### ACTIVITY
In the following listing, find the lines containing "Produit" and report them.
○ ○ ○ ○ ○ ○ ○
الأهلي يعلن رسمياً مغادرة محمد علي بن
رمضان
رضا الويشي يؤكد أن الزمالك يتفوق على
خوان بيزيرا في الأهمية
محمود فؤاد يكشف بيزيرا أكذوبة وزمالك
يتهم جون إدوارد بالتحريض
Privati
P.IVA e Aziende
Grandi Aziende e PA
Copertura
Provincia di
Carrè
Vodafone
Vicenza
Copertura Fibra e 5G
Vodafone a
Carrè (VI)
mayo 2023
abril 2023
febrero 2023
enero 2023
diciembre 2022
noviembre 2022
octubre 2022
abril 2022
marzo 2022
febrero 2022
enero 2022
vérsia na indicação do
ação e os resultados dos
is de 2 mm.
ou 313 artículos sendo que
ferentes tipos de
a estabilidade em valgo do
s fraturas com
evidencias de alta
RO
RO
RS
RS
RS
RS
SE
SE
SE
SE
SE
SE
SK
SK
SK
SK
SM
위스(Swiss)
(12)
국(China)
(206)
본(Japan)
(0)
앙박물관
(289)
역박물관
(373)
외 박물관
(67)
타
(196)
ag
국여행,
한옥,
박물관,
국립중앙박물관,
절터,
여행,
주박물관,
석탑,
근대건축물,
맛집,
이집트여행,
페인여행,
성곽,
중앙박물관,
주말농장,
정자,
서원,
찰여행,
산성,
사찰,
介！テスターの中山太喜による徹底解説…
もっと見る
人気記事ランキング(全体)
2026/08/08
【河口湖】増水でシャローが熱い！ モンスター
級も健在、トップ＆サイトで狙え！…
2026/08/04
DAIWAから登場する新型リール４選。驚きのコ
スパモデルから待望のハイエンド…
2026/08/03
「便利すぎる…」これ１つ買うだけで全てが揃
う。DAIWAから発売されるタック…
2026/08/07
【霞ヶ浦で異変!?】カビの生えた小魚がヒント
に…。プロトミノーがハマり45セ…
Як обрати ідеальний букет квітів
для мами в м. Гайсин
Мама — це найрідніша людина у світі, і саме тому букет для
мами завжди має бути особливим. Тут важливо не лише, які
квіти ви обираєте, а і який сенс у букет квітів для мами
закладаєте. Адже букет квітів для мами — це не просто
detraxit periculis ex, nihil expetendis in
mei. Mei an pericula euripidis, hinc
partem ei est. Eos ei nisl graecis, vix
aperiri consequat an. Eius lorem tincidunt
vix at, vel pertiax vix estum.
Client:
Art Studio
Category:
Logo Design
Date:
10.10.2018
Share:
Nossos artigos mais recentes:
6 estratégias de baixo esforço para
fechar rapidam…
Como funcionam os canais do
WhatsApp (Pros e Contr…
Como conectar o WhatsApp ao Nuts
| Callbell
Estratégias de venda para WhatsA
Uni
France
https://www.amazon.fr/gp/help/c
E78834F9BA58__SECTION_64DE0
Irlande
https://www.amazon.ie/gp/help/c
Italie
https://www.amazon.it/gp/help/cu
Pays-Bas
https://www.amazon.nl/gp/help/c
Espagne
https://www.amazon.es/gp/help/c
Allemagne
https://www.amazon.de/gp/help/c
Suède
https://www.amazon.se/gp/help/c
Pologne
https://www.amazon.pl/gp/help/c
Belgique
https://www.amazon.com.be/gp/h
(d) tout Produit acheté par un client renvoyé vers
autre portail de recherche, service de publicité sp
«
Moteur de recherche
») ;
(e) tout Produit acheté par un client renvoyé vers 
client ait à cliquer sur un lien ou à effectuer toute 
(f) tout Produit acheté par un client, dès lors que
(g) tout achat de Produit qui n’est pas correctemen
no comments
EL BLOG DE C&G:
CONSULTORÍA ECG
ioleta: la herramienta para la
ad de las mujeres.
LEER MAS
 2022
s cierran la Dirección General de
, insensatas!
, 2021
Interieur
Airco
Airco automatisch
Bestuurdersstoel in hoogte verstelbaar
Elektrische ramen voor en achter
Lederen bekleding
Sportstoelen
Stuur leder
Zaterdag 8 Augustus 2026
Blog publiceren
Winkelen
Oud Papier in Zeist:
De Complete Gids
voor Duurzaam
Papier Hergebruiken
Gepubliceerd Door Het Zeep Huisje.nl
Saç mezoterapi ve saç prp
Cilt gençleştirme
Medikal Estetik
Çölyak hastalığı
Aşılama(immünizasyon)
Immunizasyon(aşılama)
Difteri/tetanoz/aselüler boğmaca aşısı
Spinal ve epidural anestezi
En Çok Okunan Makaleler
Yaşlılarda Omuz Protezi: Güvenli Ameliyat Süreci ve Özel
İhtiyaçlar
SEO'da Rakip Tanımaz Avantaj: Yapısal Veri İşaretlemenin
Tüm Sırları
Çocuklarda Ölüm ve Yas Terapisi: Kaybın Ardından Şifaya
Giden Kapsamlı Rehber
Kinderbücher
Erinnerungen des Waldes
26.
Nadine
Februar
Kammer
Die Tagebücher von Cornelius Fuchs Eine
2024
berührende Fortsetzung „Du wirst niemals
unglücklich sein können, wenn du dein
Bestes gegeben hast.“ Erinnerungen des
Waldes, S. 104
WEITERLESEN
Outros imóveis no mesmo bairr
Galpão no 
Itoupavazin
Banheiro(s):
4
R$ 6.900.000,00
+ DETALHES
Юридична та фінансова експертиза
○ ○ ○ ○ ○ ○ ○
### ANSWER SPACE
(d) tout Produit acheté par un client renvoyé vers
(e) tout Produit acheté par un client renvoyé vers 
(f) tout Produit acheté par un client, dès lors que
(g) tout achat de Produit qui n’est pas correctemen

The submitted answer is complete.